Another contention of the claimant is that the section applies only to casks or receptacles of like character with casks, and that it does not apply to bottles, or boxes containing bottles. In support of this contention, we are cited to various sections of the internal revenue law relating to the gauging, inspection, marking, branding, and emptying of “a cask or package” of distilled spirits, where the term “package” is probably used in the sense of “cask,” but we think the term is not used in this section in any such restricted sense. There is no connection or relation-between the marking and branding required in the sections referred to and the requirement of section 8449 that packages shall not be shipped or removed “under any other than the proper name or brand known to the trade as designating the kind and quality of the contents” of the package. The “name or brand” here referred to is not placed on the package by any officer of the government, or under his direction. It is not an official name or brand. It is placed there by the distiller or rectifier, who, to prevent frauds on the revenue, and facilitate their discovery, is required to make the name or brand under which he ships or removes the package speak the truth.

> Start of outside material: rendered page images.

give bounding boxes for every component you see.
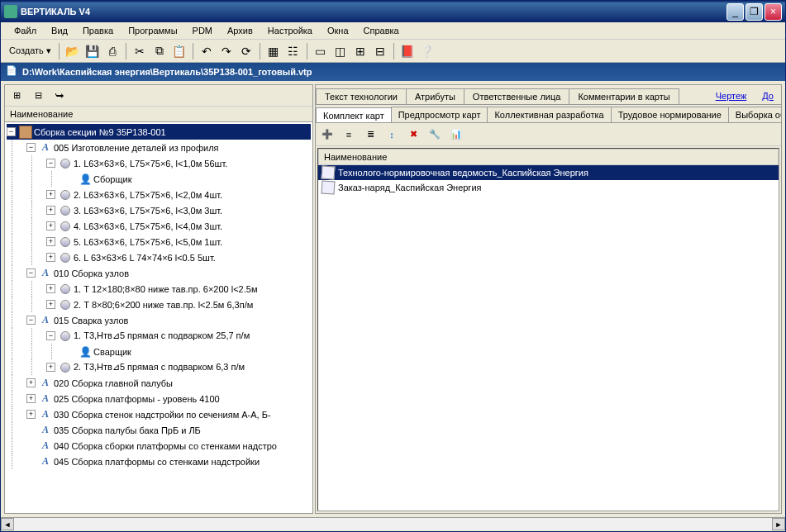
- saveall-icon[interactable]: ⎙: [103, 42, 121, 60]
- tree-tool1-icon[interactable]: ⊞: [7, 87, 26, 105]
- copy-icon[interactable]: ⧉: [150, 42, 169, 60]
- menu-item[interactable]: Настройка: [261, 24, 319, 37]
- close-button[interactable]: ×: [765, 3, 782, 21]
- win3-icon[interactable]: ⊞: [351, 42, 369, 60]
- book-icon[interactable]: 📕: [398, 42, 417, 60]
- expand-icon[interactable]: +: [46, 284, 55, 293]
- expand-icon[interactable]: +: [46, 221, 55, 230]
- expand-icon[interactable]: −: [7, 127, 16, 136]
- horizontal-scrollbar[interactable]: ◄ ►: [1, 517, 785, 530]
- tree-row[interactable]: −A005 Изготовление деталей из профиля: [7, 140, 311, 155]
- document-list[interactable]: Наименование Технолого-нормировочная вед…: [317, 148, 779, 511]
- list-item[interactable]: Заказ-наряд_Каспийская Энергия: [318, 180, 779, 195]
- expand-icon[interactable]: +: [26, 410, 36, 419]
- help-icon[interactable]: ❔: [418, 42, 436, 60]
- tree-row[interactable]: +1. Т 12×180;8×80 ниже тав.пр. 6×200 l<2…: [7, 281, 311, 297]
- list1-icon[interactable]: ≡: [340, 126, 358, 144]
- move-icon[interactable]: ↕: [383, 126, 401, 144]
- redo-icon[interactable]: ↷: [217, 42, 236, 60]
- cut-icon[interactable]: ✂: [131, 42, 149, 60]
- process-tree[interactable]: −Сборка секции №9 35Р138-001−A005 Изгото…: [5, 122, 312, 513]
- expand-icon[interactable]: −: [26, 316, 36, 325]
- tab[interactable]: Атрибуты: [406, 88, 464, 104]
- tab-link[interactable]: Чертеж: [707, 88, 755, 104]
- sub-tab[interactable]: Выборка объ: [728, 107, 781, 122]
- sub-tab[interactable]: Трудовое нормирование: [611, 107, 729, 122]
- menu-item[interactable]: Окна: [321, 24, 355, 37]
- tab-link[interactable]: До: [754, 88, 782, 104]
- list-item[interactable]: Технолого-нормировочная ведомость_Каспий…: [318, 165, 779, 180]
- sub-tab[interactable]: Комплект карт: [316, 107, 392, 123]
- expand-icon[interactable]: +: [46, 237, 55, 246]
- expand-icon[interactable]: +: [46, 363, 55, 372]
- tree-row[interactable]: −1. L63×63×6, L75×75×6, l<1,0м 56шт.: [7, 155, 311, 171]
- menu-item[interactable]: PDM: [186, 24, 219, 37]
- tree-tool2-icon[interactable]: ⊟: [28, 87, 48, 105]
- expand-icon[interactable]: +: [26, 394, 36, 403]
- tree-row[interactable]: +2. Т 8×80;6×200 ниже тав.пр. l<2.5м 6,3…: [7, 297, 311, 312]
- tree-row[interactable]: −A010 Сборка узлов: [7, 265, 311, 281]
- add-icon[interactable]: ➕: [318, 126, 336, 144]
- menu-item[interactable]: Файл: [7, 24, 43, 37]
- tab[interactable]: Комментарии в карты: [569, 88, 679, 104]
- tree-row[interactable]: A035 Сборка палубы бака ПрБ и ЛБ: [7, 422, 311, 438]
- tree-row[interactable]: 👤Сборщик: [7, 171, 311, 187]
- tree-row[interactable]: +A025 Сборка платформы - уровень 4100: [7, 391, 311, 406]
- expand-icon[interactable]: −: [46, 331, 55, 340]
- win1-icon[interactable]: ▭: [312, 42, 330, 60]
- expand-icon[interactable]: +: [46, 190, 55, 199]
- create-button[interactable]: Создать ▾: [6, 44, 55, 58]
- tree-row[interactable]: +2. Т3,Нтв⊿5 прямая с подварком 6,3 п/м: [7, 359, 311, 375]
- menu-item[interactable]: Правка: [76, 24, 120, 37]
- expand-icon[interactable]: −: [26, 268, 36, 278]
- tree-row[interactable]: +6. L 63×63×6 L 74×74×6 l<0.5 5шт.: [7, 249, 311, 265]
- left-column-header[interactable]: Наименование: [5, 107, 312, 122]
- win4-icon[interactable]: ⊟: [371, 42, 389, 60]
- tree-row[interactable]: +5. L63×63×6, L75×75×6, l<5,0м 1шт.: [7, 234, 311, 249]
- tree-label: 015 Сварка узлов: [54, 316, 128, 325]
- list2-icon[interactable]: ≣: [361, 126, 379, 144]
- expand-icon[interactable]: +: [46, 253, 55, 262]
- tree-row[interactable]: A040 Сборка сборки платформы со стенками…: [7, 438, 311, 454]
- scroll-left-icon[interactable]: ◄: [1, 518, 14, 530]
- expand-icon[interactable]: −: [46, 159, 55, 168]
- tree-row[interactable]: −A015 Сварка узлов: [7, 312, 311, 328]
- refresh-icon[interactable]: ⟳: [237, 42, 255, 60]
- delete-icon[interactable]: ✖: [404, 126, 422, 144]
- restore-button[interactable]: ❐: [746, 3, 763, 21]
- db-icon[interactable]: ☷: [284, 42, 302, 60]
- win2-icon[interactable]: ◫: [331, 42, 350, 60]
- tab[interactable]: Текст технологии: [316, 88, 407, 104]
- menu-item[interactable]: Программы: [121, 24, 183, 37]
- tree-row[interactable]: 👤Сварщик: [7, 344, 311, 359]
- tree-row[interactable]: +A030 Сборка стенок надстройки по сечени…: [7, 406, 311, 422]
- open-icon[interactable]: 📂: [64, 42, 82, 60]
- minimize-button[interactable]: _: [726, 3, 744, 21]
- tree-row[interactable]: +A020 Сборка главной палубы: [7, 375, 311, 391]
- expand-icon[interactable]: +: [26, 378, 36, 387]
- menu-item[interactable]: Справка: [357, 24, 406, 37]
- tree-row[interactable]: +2. L63×63×6, L75×75×6, l<2,0м 4шт.: [7, 187, 311, 202]
- tree-row[interactable]: A045 Сборка платформы со стенками надстр…: [7, 454, 311, 469]
- tree-row[interactable]: −Сборка секции №9 35Р138-001: [7, 124, 311, 140]
- grid-icon[interactable]: ▦: [264, 42, 283, 60]
- report-icon[interactable]: 📊: [447, 126, 465, 144]
- menu-item[interactable]: Архив: [221, 24, 260, 37]
- sub-tab[interactable]: Предпросмотр карт: [391, 107, 488, 122]
- right-column-header[interactable]: Наименование: [318, 149, 779, 165]
- tree-tool3-icon[interactable]: ⮩: [50, 87, 69, 105]
- sub-tab[interactable]: Коллективная разработка: [487, 107, 611, 122]
- config-icon[interactable]: 🔧: [426, 126, 444, 144]
- expand-icon[interactable]: +: [46, 206, 55, 215]
- tree-row[interactable]: +3. L63×63×6, L75×75×6, l<3,0м 3шт.: [7, 202, 311, 218]
- undo-icon[interactable]: ↶: [198, 42, 216, 60]
- tree-row[interactable]: −1. Т3,Нтв⊿5 прямая с подварком 25,7 п/м: [7, 328, 311, 344]
- save-icon[interactable]: 💾: [83, 42, 102, 60]
- expand-icon[interactable]: −: [26, 143, 36, 152]
- menu-item[interactable]: Вид: [45, 24, 74, 37]
- scroll-right-icon[interactable]: ►: [772, 518, 785, 530]
- paste-icon[interactable]: 📋: [170, 42, 188, 60]
- tree-row[interactable]: +4. L63×63×6, L75×75×6, l<4,0м 3шт.: [7, 218, 311, 234]
- tab[interactable]: Ответственные лица: [464, 88, 570, 104]
- expand-icon[interactable]: +: [46, 300, 55, 309]
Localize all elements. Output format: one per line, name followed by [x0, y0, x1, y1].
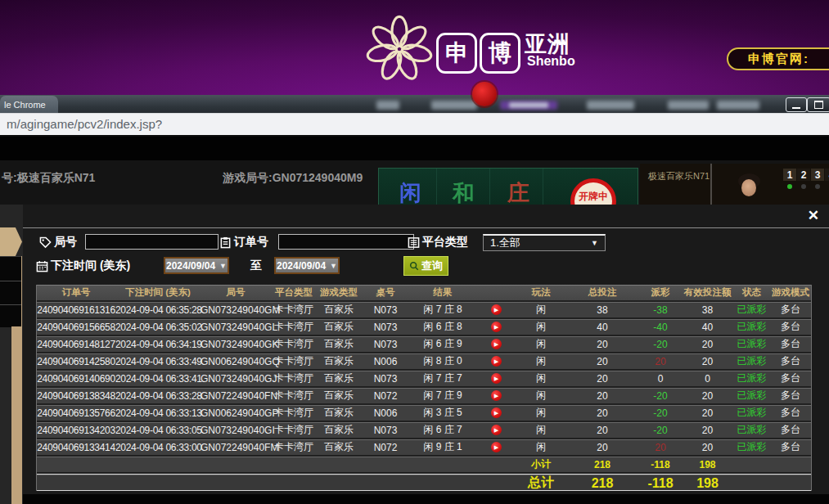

This requirement cannot be evaded by putting the contents of the package in small packages or bottles. In this case, not only the package containing the bottles, but the bottles themselves, were falsely named or branded. The term “package,” as used in section 3449, includes every box, barrel, or other receptacle into which distilled spirits have been placed for shipment or removal, either in quantity or in separate small packages, as bottles or jugs.

We have set out in the statement the opinion of Judge Thayer on overruling the demurrer to the information. We fully agree with the reasoning and conclusion of that opinion. The judgment of the district court is reversed, and the cause remanded, with instructions to grant a new trial.